Who was the biggest winner of the day depends on the picture you want to see.
Ellison and McGatha tied at the end of regulation at 8-under-par 136, but Ellison was declared the tournament champion on a scorecard playoff that went back to his spectacular chip-in for birdie on the 17th hole. The Sunny King Charity Classic partners then played off for the County Tour points, and McGatha won those with a par on the second extra hole to Ellison’s three-putt bogey.
The Cider Ridge tournament officials decided beforehand all ties would be broken by a scorecard playoff. The County Golf Tour rules stipulate points for first place must be played off, and club officials graciously allowed them to do so.

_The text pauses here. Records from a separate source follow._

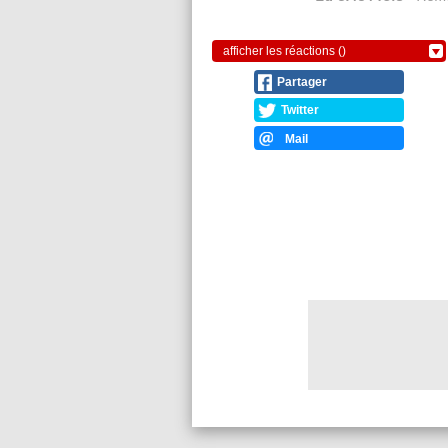
afficher les réactions ()
Partager
Twitter
Mail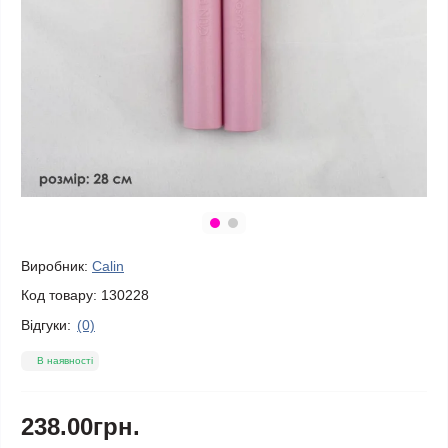
Виробник:
Calin
Код товару:
130228
Відгуки:
(0)
В наявності
238.00грн.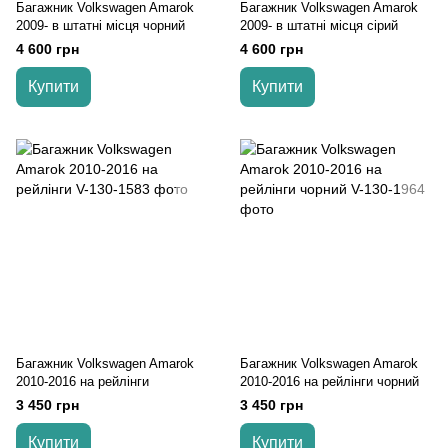
Багажник Volkswagen Amarok
Багажник Volkswagen Amarok
2009- в штатні місця чорний
2009- в штатні місця cірий
4 600 грн
4 600 грн
Купити
Купити
Багажник Volkswagen Amarok
Багажник Volkswagen Amarok
2010-2016 на рейлінги
2010-2016 на рейлінги чорний
3 450 грн
3 450 грн
Купити
Купити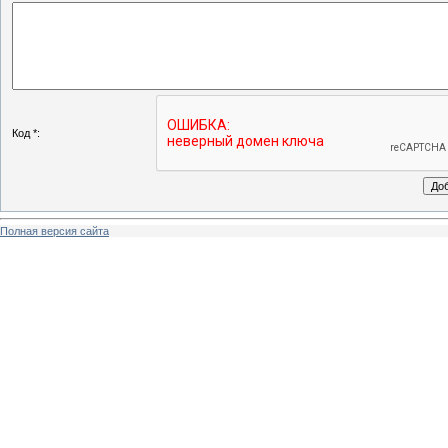
Код *:
Полная версия сайта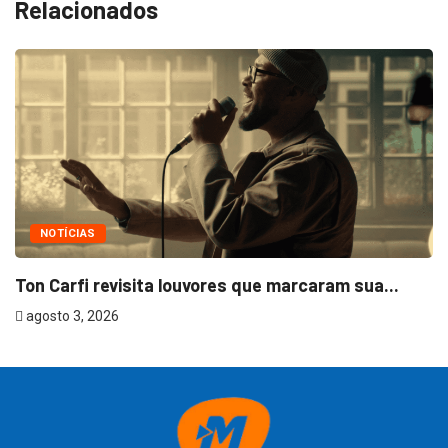
Relacionados
NOTÍCIAS
Ton Carfi revisita louvores que marcaram sua...
agosto 3, 2026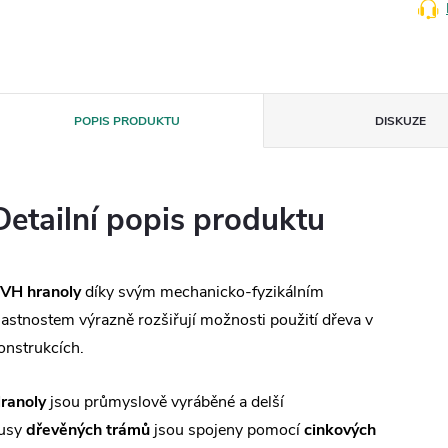
POPIS PRODUKTU
DISKUZE
Detailní popis produktu
VH hranoly
díky svým mechanicko-fyzikálním
lastnostem výrazně rozšiřují možnosti použití dřeva v
onstrukcích.
ranoly
jsou průmyslově vyráběné a delší
usy
dřevěných trámů
jsou spojeny pomocí
cinkových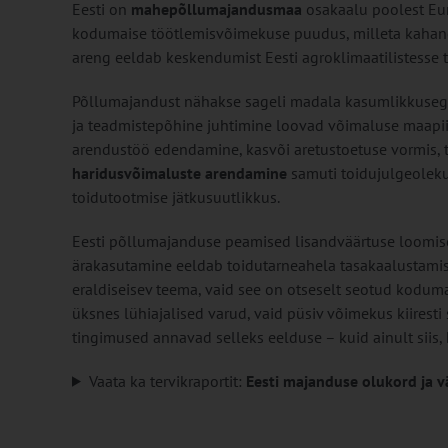
Eesti on
mahepõllumajandusmaa
osakaalu poolest Eur
kodumaise töötlemisvõimekuse puudus, milleta kahane
areng eeldab keskendumist Eesti agroklimaatilistesse 
Põllumajandust nähakse sageli madala kasumlikkusega 
ja teadmistepõhine juhtimine loovad võimaluse maapiir
arendustöö edendamine, kasvõi aretustoetuse vormis, 
haridusvõimaluste arendamine
samuti toidujulgeoleku
toidutootmise jätkusuutlikkus.
Eesti põllumajanduse peamised lisandväärtuse loomise
ärakasutamine eeldab toidutarneahela tasakaalustamist, 
eraldiseisev teema, vaid see on otseselt seotud koduma
üksnes lühiajalised varud, vaid püsiv võimekus kiiresti
tingimused annavad selleks eelduse – kuid ainult siis, k
Vaata ka tervikraportit:
Eesti majanduse olukord ja 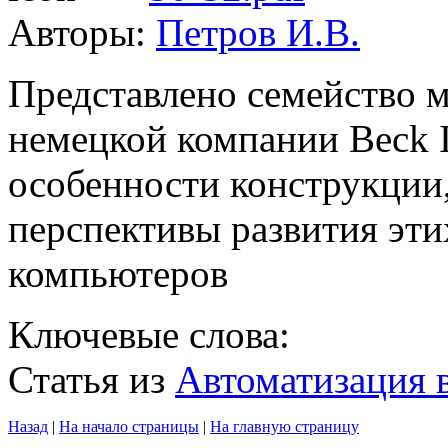
Авторы:
Петров И.В.
Представлено семейство
немецкой компании Beck
особенности конструкции
перспективы развития эт
компьютеров
Ключевые слова:
Статья из
Автоматизация
Назад
|
На начало страницы
|
На главную страницу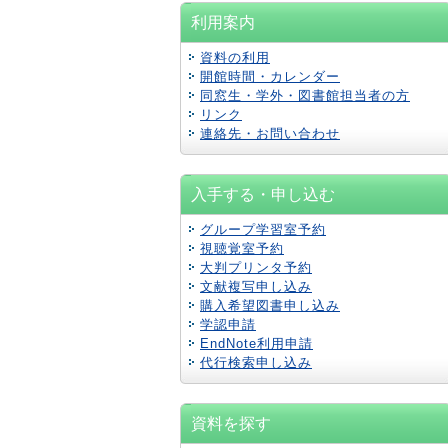
利用案内
資料の利用
開館時間・カレンダー
同窓生・学外・図書館担当者の方
リンク
連絡先・お問い合わせ
入手する・申し込む
グループ学習室予約
視聴覚室予約
大判プリンタ予約
文献複写申し込み
購入希望図書申し込み
学認
申請
EndNote利用申請
代行検索申し込み
資料を探す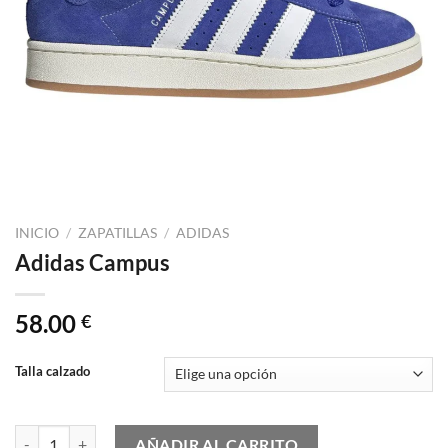
INICIO
/
ZAPATILLAS
/
ADIDAS
Adidas Campus
58.00
€
Talla calzado
Adidas Campus cantidad
AÑADIR AL CARRITO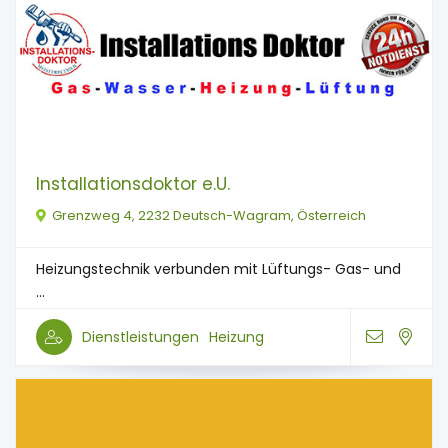
Installationsdoktor e.U.
Grenzweg 4, 2232 Deutsch-Wagram, Österreich
Heizungstechnik verbunden mit Lüftungs- Gas- und
...
Dienstleistungen
Heizung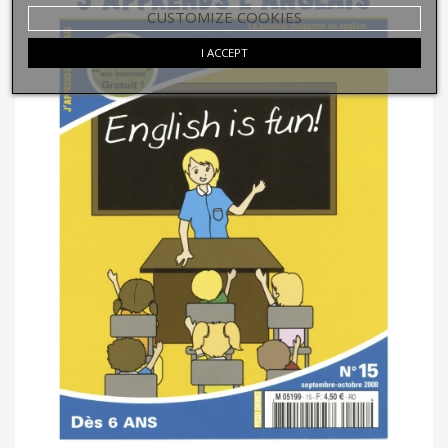
CUSTOMIZE COOKIES
I ACCEPT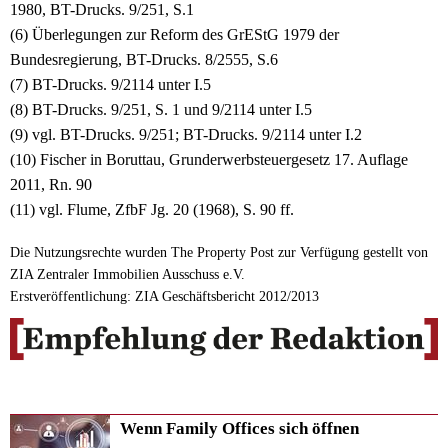
1980, BT-Drucks. 9/251, S.1
(6) Überlegungen zur Reform des GrEStG 1979 der
Bundesregierung, BT-Drucks. 8/2555, S.6
(7) BT-Drucks. 9/2114 unter I.5
(8) BT-Drucks. 9/251, S. 1 und 9/2114 unter I.5
(9) vgl. BT-Drucks. 9/251; BT-Drucks. 9/2114 unter I.2
(10) Fischer in Boruttau, Grunderwerbsteuergesetz 17. Auflage
2011, Rn. 90
(11) vgl. Flume, ZfbF Jg. 20 (1968), S. 90 ff.
Die Nutzungsrechte wurden The Property Post zur Verfügung gestellt von
ZIA Zentraler Immobilien Ausschuss e.V.
Erstveröffentlichung: ZIA Geschäftsbericht 2012/2013
Wenn Family Offices sich öffnen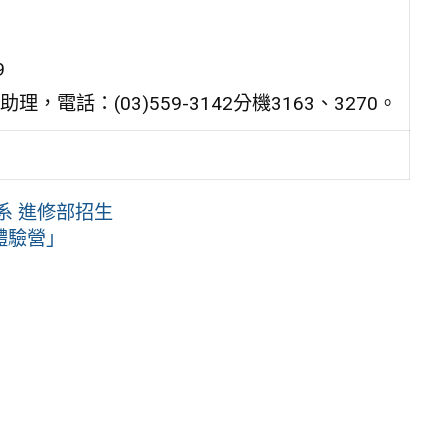
9
話：(03)559-3142分機3163、3270。
系 進修部招生
體驗營」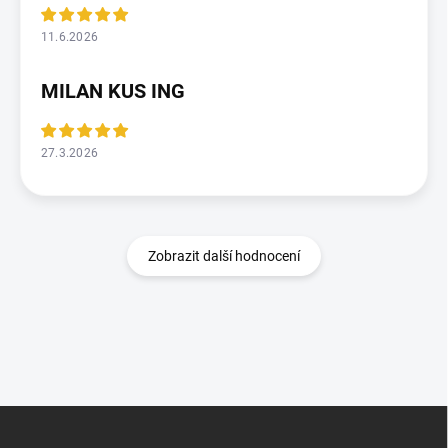
11.6.2026
MILAN KUS ING
27.3.2026
Zobrazit další hodnocení
Z
á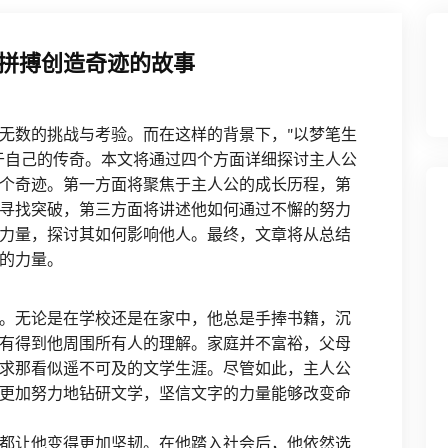
拼搏创造奇迹的故事
无数的挑战与考验。而在这样的背景下，"以梦笔生
于自己的传奇。本文将通过四个方面详细探讨主人公
个奇迹。第一方面将聚焦于主人公的成长历程，第
寻找突破，第三方面将讲述他如何通过不懈的努力
力量，探讨其如何影响他人。最终，文章将从总结
的力量。
。无论是在学校还是在家中，他总是手捧书籍，沉
有得到他周围所有人的理解。家庭并不富裕，父母
求那看似遥不可及的文学生涯。尽管如此，主人公
更加努力地钻研文学，坚信文字的力量能够改变命
都让他变得更加坚韧。在他踏入社会后，他依然选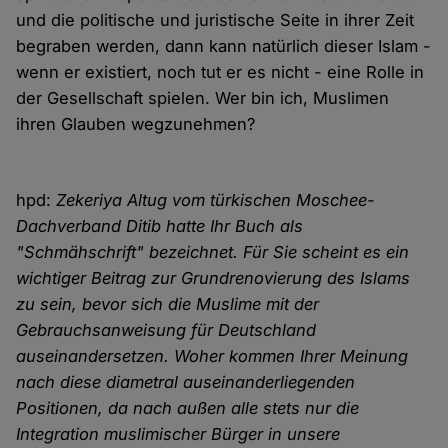
und die politische und juristische Seite in ihrer Zeit
begraben werden, dann kann natürlich dieser Islam -
wenn er existiert, noch tut er es nicht - eine Rolle in
der Gesellschaft spielen. Wer bin ich, Muslimen
ihren Glauben wegzunehmen?
hpd:
Zekeriya Altug vom türkischen Moschee-
Dachverband Ditib hatte Ihr Buch als
"Schmähschrift" bezeichnet. Für Sie scheint es ein
wichtiger Beitrag zur Grundrenovierung des Islams
zu sein, bevor sich die Muslime mit der
Gebrauchsanweisung für Deutschland
auseinandersetzen. Woher kommen Ihrer Meinung
nach diese diametral auseinanderliegenden
Positionen, da nach außen alle stets nur die
Integration muslimischer Bürger in unsere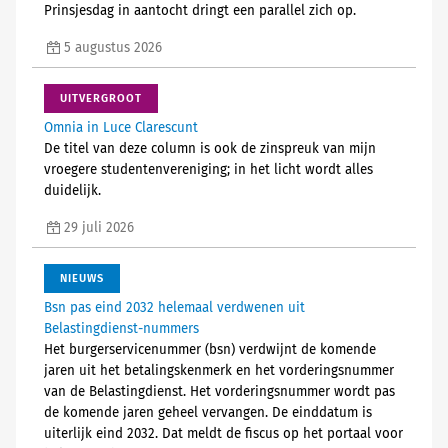
Prinsjesdag in aantocht dringt een parallel zich op.
5 augustus 2026
UITVERGROOT
Omnia in Luce Clarescunt
De titel van deze column is ook de zinspreuk van mijn
vroegere studentenvereniging; in het licht wordt alles
duidelijk.
29 juli 2026
NIEUWS
Bsn pas eind 2032 helemaal verdwenen uit
Belastingdienst-nummers
Het burgerservicenummer (bsn) verdwijnt de komende
jaren uit het betalingskenmerk en het vorderingsnummer
van de Belastingdienst. Het vorderingsnummer wordt pas
de komende jaren geheel vervangen. De einddatum is
uiterlijk eind 2032. Dat meldt de fiscus op het portaal voor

“I feel like I got the win (Sunday),” McGatha said. “I might not get the winner’s check, but I feel like I got the win. We played it off. I won the playoff.”
“I think it’s a halve,” Ellison decided.
Ellison shot 6-under 66 in the final round, claimed the tournament winner’s prize and his fourth straight Tour victory, but earned 250 Tour runner-up points. McGatha, the first-round leader who posted a Sunday 68, earned the 300 first-place Tour points, keeping his hopes alive for a second County Player of the Year trophy.
McGatha, the reigning County Player of the Year, would earn a share of the award with Ellison if he wins next week’s County Championship and Ellison finishes fourth or worse. The prize is Ellison’s any other way.
Both players treated the gallery to some SportsCenter highlight golf. When one leveled what appeared to be a momentum-changing blow, the other answered. When one appeared to blink, he recovered. It was that way throughout the back nine.
“I felt like I’ve been in a street fight,” Ellison said. “I feel like he got his punches in and I feel like I got my punches in.”
McGatha made a gutsy up-and-down for par on 14 to stay within a shot of Ellison’s lead, then birdied 15 to draw even.
Ellison made the first of his back-to-back chip-ins to salvage bogey on 16 after hitting two shots into the hazard — the only fairway he missed all day. Then on the next hole he hit the shot of the tournament — the one that won him the scorecard playoff — when he chipped him from deep rough behind the green to a tight pin.
“Given the circumstances, they were two of the best holes I’ve played in my career consecutively,” Ellison said.
McGatha needed a birdie on the final hole of regulation to win the Invitational, but he could only manage par after his second shot found the greenside bunker and he blasted out past the hole.
The players halved the first playoff hole — the par-5 18th — with McGatha chipping out from the trees on his second shot to eventually make par. The playoff moved to No. 1. With darkness falling, Ellison appeared to have the advantage with a drive that found the fairway, while McGatha landed in the right rough. Ellison’s approach landed about 25 feet behind the hole, while McGatha hit his second shot to 10 feet.
Ellison left his first putt six feet short. McGatha just missed his low and tapped in for par. Ellison’s par attempt burned the edge of the cup to end the playoff.
“I hate the (County Tour) points ended in a three-putt, but that’s part of it,” Ellison said. “The game gives and takes and I felt like the game gave to me on 16 and 17 and took back in the playoff.”